Sudan Komünist Partisi Dış İlişkiler Sekreteri Salih Mahmud, “Her iki güç de iktidarı sivil güçlere devretmemek için neden olarak kullanabilmek için silahlı çatışmayı tırmandırmakta ortak çıkarlara sahip” demesi bir gerçeğin ifadesidir.
Sudan’da barışçıl bir demokratik geçişin sağlıklı yürütülebilmesi için askeri harcamaların sivil denetime açılması, doğal kaynakların Sudan halkının kontrolüne devredilmesi gerekmektedir.

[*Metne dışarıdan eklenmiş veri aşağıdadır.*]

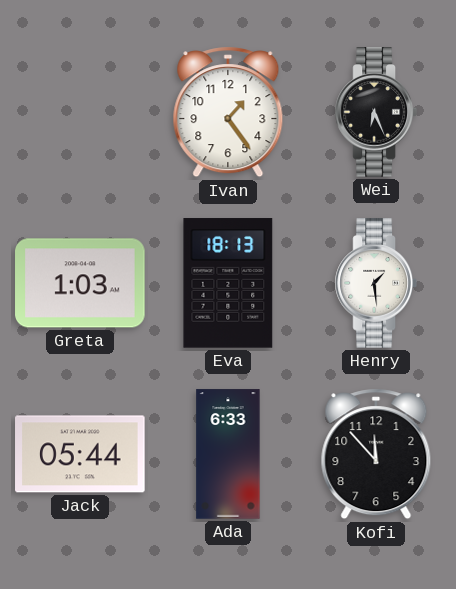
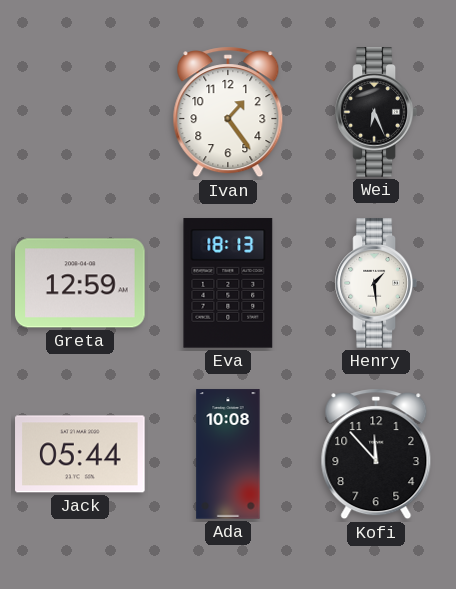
Greta: 1:03 -> 12:59
Ada: 6:33 -> 10:08
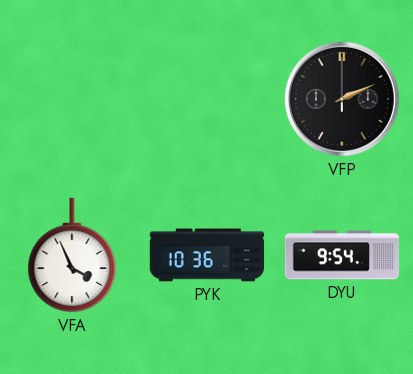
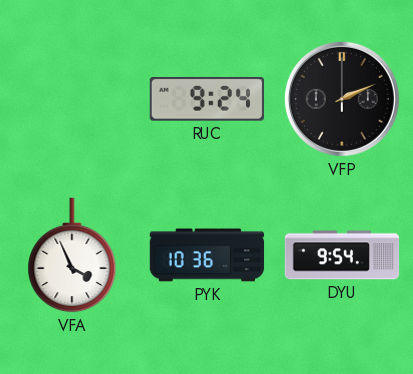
RUC: none -> 9:24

Türkiye Beşir’le 22 anlaşmaya imza attı. Sevakin adasının 99 yıllığına Türkiye’ye tahsis edilmesi, Kızıldeniz’de kendisine yer açacağı gerekçesiyle Suudi Arabistan ve Mısır’ı kızdırdı. Bu gelişme, Osmanlı’nın dönüşü olarak yorumlandı. Türkiye ise projeyi Osmanlı eserlerinin restore edilmesi ve hacca gidecek Türkler için Sevakin’in bir uğrak merkezine dönüştürülmesi olarak sunmuştu. Beşir’den sonra anlaşmalar belirsizliğe gömüldü.
Ankara’nın iki tarafa aynı mesafede durması, kardeş gözüyle bakması iç siyasete müdahil olmama adına olumludur. Hamideti’nin Hafter ve Wagner’le ilişkileri Türkiye’yi rahatsız etse de Erdoğan kaybedeceği ata oynamak istememektedir.